__Instructions to follow__:
The line containing "A commences." opens the span to copy, and the last line of the records below closes it. Write out that span exactly.

__Task material__:
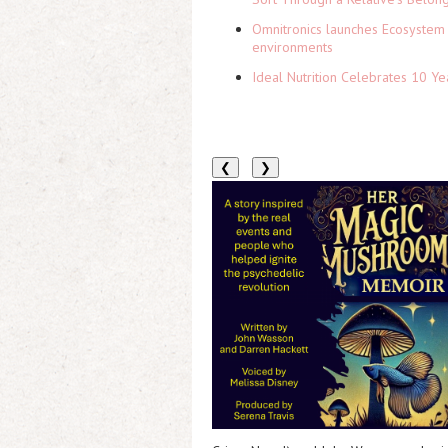
Omnitronics launches Ecosystem 
environments
Ideal Nutrition Celebrates 10 Ye
❮
❯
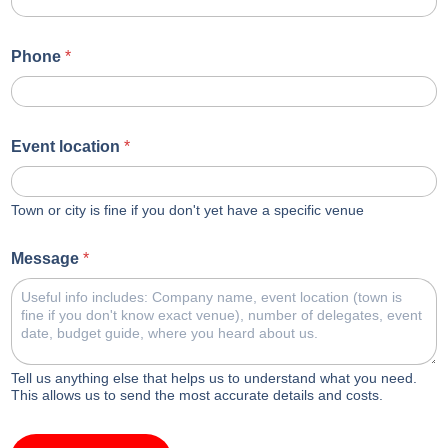
Phone
*
Event location
*
Town or city is fine if you don't yet have a specific venue
Message
*
Tell us anything else that helps us to understand what you need.
This allows us to send the most accurate details and costs.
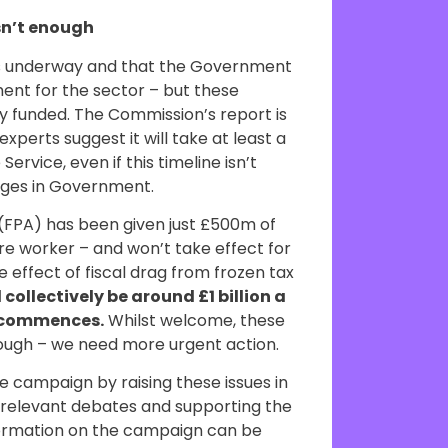
sn’t enough
is underway and that the Government
ent for the sector – but these
rly funded. The Commission’s report is
xperts suggest it will take at least a
ervice, even if this timeline isn’t
nges in Government.
(FPA) has been given just £500m of
re worker – and won’t take effect for
 effect of fiscal drag from frozen tax
 collectively be around £1 billion a
A commences.
Whilst welcome, these
enough – we need more urgent action.
e campaign by raising these issues in
n relevant debates and supporting the
formation on the campaign can be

__Solved problem__:
A commences.
Whilst welcome, these
enough – we need more urgent action.
e campaign by raising these issues in
n relevant debates and supporting the
formation on the campaign can be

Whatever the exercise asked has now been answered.